Redressing First Nations historical trauma: Theorizing mechanisms for indigenous culture as mental health treatment
Indigenous ‘‘First Nations’’ communities have consistently associated their disproportionate
rates of psychiatric distress with historical experiences of European colonization.
This emphasis on the socio-psychological legacy of colonization within tribal
communities has occasioned increasingly widespread consideration of what has been
termed historical trauma within First Nations contexts. In contrast to personal experiences
of a traumatic nature, the concept of historical trauma calls attention to the
complex, collective, cumulative, and intergenerational psychosocial impacts that
resulted from the depredations of past colonial subjugation. One oft-cited exemplar
of this subjugation—particularly in Canada—is the Indian residential school. Such
schools were overtly designed to ‘‘kill the Indian and save the man.’’ This was institutionally
achieved by sequestering First Nations children from family and community
while forbidding participation in Native cultural practices in order to assimilate them
into the lower strata of mainstream society. The case of a residential school ‘‘survivor’’
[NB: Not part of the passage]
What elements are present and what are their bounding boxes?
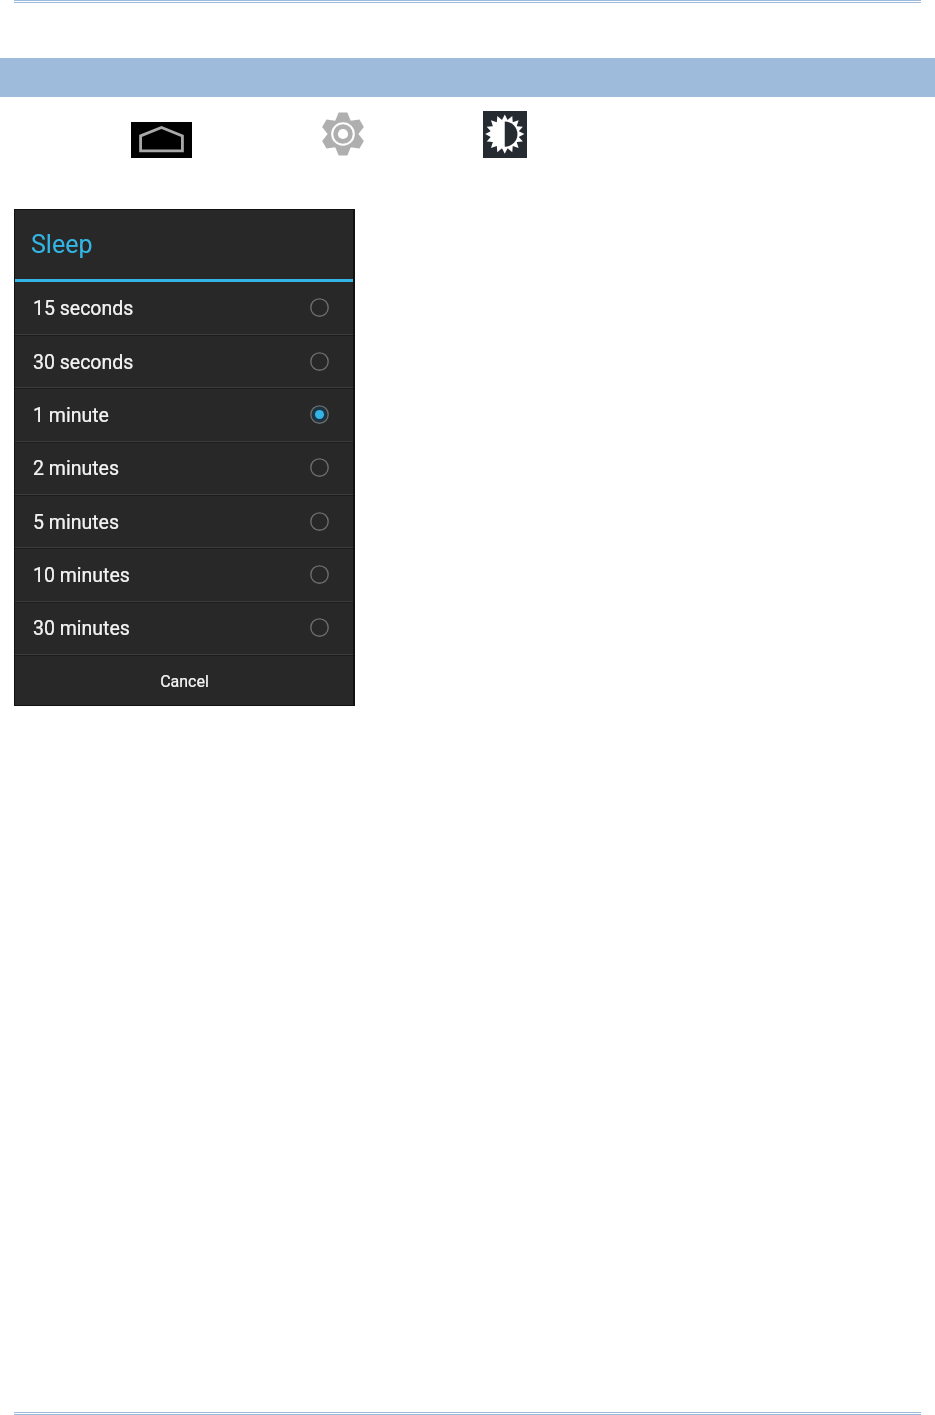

from an indigenous community treatment program on a Manitoba First Nations reserve
is presented to illustrate the significance of participation in traditional cultural practices
for therapeutic recovery from historical trauma. An indigenous rationale for the postulated
efficacy of ‘‘culture as treatment’’ is explored with attention to plausible therapeutic
mechanisms that might account for such recovery. To the degree that a return to
indigenous tradition might benefit distressed First Nations clients, redressing the sociopsychological
ravages of colonization in this manner seems a promising approach
worthy of further research investigation.